Réalisateur : Nicolas Philibert
Avec : -
Distributeur : Les Films du Losange
Budget : -
Genre : Documentaire
Nationalité : Français.
Durée : 1h49min

Synopsis :
L’Adamant est un Centre de Jour unique en son genre : c’est un bâtiment flottant. Édifié sur la Seine, en plein cœur de Paris, il accueille des adultes souffrant de troubles psychiques, leur offrant un cadre de soins qui les structure dans le temps et l’espace, les aide à renouer avec le monde, à retrouver un peu d’élan. L’équipe qui l’anime est de celles qui tentent de résister autant qu’elles peuvent au délabrement et à la déshumanisation de la psychiatrie. Ce film nous invite à monter à son bord pour aller à la rencontre des patients et soignants qui en inventent jour après jour le quotidien.




Critique :


Résister avec la poésie

Dans les premières séquences du film, un patient dit à la caméra que toutes les personnes prises en charge dans cette structure flottante sont « des acteurs sans le comprendre ». Ce sont des adultes souffrant de troubles psychiques, venant passer du temps dans ce centre de jour situé au pied du pont Charles de Gaulle, sur la rive droite de la Seine.
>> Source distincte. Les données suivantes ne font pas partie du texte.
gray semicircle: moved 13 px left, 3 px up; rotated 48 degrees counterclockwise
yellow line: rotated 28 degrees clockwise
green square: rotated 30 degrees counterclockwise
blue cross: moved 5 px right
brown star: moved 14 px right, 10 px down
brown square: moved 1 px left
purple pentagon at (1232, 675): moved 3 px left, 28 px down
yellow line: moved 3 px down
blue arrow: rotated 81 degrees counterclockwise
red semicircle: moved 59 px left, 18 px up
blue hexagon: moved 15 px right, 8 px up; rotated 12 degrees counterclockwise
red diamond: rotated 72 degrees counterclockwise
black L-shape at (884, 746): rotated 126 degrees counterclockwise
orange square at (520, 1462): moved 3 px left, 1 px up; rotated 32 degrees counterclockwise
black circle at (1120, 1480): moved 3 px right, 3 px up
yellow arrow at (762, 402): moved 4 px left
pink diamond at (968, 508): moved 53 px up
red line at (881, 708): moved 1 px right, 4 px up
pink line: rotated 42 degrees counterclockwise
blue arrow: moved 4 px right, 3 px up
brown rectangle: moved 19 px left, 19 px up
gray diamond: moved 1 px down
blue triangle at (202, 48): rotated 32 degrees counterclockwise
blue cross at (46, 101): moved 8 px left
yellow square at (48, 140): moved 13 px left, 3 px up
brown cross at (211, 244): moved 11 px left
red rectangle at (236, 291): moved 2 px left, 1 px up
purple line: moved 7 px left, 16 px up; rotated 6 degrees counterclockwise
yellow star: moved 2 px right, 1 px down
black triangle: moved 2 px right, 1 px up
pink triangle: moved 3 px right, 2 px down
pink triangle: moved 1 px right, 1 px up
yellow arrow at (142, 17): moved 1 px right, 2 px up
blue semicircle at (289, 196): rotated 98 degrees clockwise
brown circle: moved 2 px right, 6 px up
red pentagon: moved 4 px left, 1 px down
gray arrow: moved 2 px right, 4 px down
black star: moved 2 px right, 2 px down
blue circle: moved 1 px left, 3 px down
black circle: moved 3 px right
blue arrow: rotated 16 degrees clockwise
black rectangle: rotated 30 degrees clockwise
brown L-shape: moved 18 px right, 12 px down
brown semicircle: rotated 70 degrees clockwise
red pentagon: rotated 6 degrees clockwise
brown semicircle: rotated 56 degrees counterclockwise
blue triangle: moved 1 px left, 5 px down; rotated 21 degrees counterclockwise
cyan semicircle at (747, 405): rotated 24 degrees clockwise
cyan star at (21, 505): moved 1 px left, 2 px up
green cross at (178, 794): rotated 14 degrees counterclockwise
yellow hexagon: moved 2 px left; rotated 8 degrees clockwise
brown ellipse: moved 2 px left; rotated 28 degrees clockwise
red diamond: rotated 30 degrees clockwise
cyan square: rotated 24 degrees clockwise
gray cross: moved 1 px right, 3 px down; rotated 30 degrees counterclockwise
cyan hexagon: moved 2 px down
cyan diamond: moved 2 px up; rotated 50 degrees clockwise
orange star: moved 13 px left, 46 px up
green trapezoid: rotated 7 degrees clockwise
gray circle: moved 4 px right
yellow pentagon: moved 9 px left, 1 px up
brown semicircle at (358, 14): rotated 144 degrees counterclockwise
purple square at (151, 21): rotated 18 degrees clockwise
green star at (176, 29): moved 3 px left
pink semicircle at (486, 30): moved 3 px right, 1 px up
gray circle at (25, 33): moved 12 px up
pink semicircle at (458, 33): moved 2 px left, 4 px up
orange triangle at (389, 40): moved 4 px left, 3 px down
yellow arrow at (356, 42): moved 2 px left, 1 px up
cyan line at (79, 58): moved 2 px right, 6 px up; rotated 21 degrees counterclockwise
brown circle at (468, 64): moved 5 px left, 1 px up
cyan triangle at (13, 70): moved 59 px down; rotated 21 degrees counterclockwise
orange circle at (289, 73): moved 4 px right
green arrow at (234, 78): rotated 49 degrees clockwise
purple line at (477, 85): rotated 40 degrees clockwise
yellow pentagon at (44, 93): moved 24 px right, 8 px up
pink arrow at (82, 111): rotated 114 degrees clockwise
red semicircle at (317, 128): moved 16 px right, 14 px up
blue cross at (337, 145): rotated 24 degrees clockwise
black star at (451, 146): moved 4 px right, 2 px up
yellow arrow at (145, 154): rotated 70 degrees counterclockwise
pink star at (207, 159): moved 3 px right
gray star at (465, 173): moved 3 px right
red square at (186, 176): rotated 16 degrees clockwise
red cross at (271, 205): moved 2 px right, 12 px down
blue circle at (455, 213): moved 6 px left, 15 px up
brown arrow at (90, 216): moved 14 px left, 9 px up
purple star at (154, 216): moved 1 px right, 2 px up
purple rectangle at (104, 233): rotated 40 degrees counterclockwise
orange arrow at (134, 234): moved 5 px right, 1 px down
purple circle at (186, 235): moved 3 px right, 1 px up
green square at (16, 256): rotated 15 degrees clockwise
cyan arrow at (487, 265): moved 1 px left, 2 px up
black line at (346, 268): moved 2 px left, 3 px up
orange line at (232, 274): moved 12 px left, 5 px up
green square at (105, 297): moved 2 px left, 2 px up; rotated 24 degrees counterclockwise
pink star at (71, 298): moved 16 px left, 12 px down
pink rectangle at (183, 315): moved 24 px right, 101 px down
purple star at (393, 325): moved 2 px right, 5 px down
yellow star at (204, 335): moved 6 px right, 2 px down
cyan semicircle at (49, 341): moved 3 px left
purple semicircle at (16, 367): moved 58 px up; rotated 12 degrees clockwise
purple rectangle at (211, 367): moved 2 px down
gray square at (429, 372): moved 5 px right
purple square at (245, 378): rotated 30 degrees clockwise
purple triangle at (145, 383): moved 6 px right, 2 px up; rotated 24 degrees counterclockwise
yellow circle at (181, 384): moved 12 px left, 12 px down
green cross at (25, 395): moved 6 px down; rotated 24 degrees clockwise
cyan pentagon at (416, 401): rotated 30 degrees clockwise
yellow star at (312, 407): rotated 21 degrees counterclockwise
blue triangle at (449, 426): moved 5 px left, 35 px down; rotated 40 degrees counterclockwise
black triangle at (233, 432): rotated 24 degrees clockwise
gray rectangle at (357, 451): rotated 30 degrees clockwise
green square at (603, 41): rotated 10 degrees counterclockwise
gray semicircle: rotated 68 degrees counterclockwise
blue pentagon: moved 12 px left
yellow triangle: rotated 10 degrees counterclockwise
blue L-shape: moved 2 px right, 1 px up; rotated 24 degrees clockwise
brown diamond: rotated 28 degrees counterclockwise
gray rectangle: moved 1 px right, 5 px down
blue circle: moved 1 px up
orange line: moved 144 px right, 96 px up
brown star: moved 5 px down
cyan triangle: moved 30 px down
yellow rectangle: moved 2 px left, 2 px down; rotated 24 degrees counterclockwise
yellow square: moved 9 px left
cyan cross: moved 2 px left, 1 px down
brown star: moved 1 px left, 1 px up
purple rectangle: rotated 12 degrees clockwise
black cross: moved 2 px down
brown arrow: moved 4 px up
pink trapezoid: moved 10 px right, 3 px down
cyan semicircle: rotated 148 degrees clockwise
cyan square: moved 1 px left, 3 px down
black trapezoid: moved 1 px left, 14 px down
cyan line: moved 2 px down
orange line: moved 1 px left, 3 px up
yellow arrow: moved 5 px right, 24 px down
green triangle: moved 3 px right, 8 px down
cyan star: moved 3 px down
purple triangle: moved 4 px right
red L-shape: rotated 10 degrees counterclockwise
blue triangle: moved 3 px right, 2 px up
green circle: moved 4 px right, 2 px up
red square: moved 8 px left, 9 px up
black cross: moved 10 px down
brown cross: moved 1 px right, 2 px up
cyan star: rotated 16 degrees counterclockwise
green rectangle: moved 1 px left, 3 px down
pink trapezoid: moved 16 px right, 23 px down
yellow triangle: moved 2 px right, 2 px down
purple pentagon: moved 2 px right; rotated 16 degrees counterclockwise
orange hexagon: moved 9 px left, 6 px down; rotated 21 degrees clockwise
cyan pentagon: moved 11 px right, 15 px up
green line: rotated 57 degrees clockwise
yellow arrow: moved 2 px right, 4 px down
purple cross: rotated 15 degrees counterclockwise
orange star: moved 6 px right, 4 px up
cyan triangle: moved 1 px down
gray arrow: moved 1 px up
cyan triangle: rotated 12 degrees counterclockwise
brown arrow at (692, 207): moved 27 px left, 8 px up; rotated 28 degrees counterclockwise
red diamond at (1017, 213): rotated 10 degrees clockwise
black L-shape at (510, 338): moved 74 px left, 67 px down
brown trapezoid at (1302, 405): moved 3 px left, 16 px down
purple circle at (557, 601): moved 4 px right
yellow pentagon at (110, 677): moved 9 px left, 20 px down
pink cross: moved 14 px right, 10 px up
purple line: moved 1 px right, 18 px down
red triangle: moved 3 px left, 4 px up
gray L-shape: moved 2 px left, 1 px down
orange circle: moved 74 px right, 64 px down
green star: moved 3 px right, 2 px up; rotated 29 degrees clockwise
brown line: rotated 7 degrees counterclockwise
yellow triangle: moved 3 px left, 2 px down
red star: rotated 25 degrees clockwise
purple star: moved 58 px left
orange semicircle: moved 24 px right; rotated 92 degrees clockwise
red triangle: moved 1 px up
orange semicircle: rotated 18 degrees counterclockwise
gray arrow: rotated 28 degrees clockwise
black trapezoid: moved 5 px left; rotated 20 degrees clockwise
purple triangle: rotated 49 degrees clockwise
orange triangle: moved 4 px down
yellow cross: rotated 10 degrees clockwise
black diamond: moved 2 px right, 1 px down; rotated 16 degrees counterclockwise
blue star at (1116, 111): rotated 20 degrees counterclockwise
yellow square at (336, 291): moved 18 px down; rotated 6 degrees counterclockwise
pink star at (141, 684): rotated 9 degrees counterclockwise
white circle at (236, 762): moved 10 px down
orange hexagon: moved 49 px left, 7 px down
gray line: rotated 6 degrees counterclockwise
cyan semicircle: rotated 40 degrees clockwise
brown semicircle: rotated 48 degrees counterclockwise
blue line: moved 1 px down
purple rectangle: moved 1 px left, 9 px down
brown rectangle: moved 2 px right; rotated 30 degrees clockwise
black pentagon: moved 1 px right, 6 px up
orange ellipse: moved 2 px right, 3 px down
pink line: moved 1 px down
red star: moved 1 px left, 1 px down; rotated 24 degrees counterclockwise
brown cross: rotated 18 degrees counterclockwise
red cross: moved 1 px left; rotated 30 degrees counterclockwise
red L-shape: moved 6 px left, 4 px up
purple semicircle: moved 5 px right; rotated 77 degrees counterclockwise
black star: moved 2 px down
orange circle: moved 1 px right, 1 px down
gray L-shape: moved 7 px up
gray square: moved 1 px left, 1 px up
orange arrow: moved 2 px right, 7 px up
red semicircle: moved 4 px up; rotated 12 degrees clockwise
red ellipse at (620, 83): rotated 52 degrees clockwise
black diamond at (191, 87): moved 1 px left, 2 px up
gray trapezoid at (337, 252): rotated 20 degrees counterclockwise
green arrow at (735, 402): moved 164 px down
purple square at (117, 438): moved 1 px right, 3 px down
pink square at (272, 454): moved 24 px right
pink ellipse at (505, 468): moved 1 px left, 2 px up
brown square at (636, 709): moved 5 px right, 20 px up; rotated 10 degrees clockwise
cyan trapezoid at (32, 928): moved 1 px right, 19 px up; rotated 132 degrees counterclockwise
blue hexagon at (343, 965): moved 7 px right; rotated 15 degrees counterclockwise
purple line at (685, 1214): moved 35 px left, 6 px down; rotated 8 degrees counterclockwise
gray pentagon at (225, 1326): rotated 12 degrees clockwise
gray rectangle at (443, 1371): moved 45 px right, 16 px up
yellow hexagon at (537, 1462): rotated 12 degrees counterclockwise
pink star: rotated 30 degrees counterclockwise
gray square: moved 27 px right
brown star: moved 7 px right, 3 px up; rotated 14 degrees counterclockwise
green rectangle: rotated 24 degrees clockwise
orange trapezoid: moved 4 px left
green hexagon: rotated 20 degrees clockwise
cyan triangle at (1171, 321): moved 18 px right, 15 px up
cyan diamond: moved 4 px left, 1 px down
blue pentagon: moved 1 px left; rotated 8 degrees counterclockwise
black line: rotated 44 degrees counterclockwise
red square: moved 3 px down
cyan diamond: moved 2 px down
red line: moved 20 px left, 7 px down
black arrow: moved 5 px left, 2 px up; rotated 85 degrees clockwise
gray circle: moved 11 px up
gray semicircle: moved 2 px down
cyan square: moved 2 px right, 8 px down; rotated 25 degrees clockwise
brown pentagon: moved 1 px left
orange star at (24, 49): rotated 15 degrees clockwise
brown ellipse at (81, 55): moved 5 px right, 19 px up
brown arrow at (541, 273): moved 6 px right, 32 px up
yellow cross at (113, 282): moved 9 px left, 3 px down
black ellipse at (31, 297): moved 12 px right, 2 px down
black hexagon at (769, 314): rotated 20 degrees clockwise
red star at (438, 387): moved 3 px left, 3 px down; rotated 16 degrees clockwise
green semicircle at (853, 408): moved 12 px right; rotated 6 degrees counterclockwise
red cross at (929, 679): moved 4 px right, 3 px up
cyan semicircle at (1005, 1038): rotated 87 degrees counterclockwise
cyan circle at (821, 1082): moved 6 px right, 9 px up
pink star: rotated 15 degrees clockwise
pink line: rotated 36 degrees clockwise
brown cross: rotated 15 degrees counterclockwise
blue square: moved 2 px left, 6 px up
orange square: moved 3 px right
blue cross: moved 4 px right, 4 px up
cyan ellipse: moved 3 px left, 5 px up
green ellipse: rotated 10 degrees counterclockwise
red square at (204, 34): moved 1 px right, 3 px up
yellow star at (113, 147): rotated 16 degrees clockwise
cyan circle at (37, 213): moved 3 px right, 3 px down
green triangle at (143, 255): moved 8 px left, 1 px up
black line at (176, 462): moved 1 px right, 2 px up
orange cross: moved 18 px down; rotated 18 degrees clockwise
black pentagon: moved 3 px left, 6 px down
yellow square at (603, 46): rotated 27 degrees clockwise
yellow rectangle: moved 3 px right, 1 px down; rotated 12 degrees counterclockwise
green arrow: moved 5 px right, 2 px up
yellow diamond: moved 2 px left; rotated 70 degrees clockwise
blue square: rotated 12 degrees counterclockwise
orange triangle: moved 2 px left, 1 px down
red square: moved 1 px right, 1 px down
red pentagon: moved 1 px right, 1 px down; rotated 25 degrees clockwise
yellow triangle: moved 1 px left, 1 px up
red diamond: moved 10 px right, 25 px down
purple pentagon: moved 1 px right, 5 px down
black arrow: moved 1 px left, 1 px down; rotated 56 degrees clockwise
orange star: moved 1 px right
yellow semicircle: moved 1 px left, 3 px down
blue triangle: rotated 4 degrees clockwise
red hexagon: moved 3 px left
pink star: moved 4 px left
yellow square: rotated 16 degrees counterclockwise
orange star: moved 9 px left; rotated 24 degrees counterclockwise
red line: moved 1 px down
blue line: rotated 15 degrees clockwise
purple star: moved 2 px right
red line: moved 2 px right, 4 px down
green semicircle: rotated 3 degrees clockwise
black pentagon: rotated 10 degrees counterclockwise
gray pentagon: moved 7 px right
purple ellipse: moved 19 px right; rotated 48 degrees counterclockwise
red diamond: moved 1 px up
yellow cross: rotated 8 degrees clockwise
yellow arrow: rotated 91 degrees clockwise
S'ils sont acteurs, c'est parce qu'ils trouvent dans cet espace une autre façon de vivre leur vie. L'Adamant est un bâtiment vers lequel sont adressés les patients de différentes structures du pôle Paris Centre ou de médecins privés. Ce qui leur permet de sortir, le temps d'une journée ou de quelques heures, de leur quotidien de souffrance entre les soins et la solitude (voire la marginalisation). Le but est de trouver un lieu où ils peuvent s'affranchir de leur statut de patient. Ce centre de vie pratique la psychiatrie institutionnelle, une approche focalisée sur la dynamique de groupe et la relations entre soignants – soignés. Ces derniers y vivent donc autrement leur vie, comme s'ils avaient la possibilité de l'étendre à autre chose. Une extension possible grâce à toutes les activités mises en places : de groupes de débats à un ciné-club, en passant par la musique, la littérature, la danse, la peinture et le dessin, etc. Et pourtant, cet ailleurs se situe au sein même de Paris.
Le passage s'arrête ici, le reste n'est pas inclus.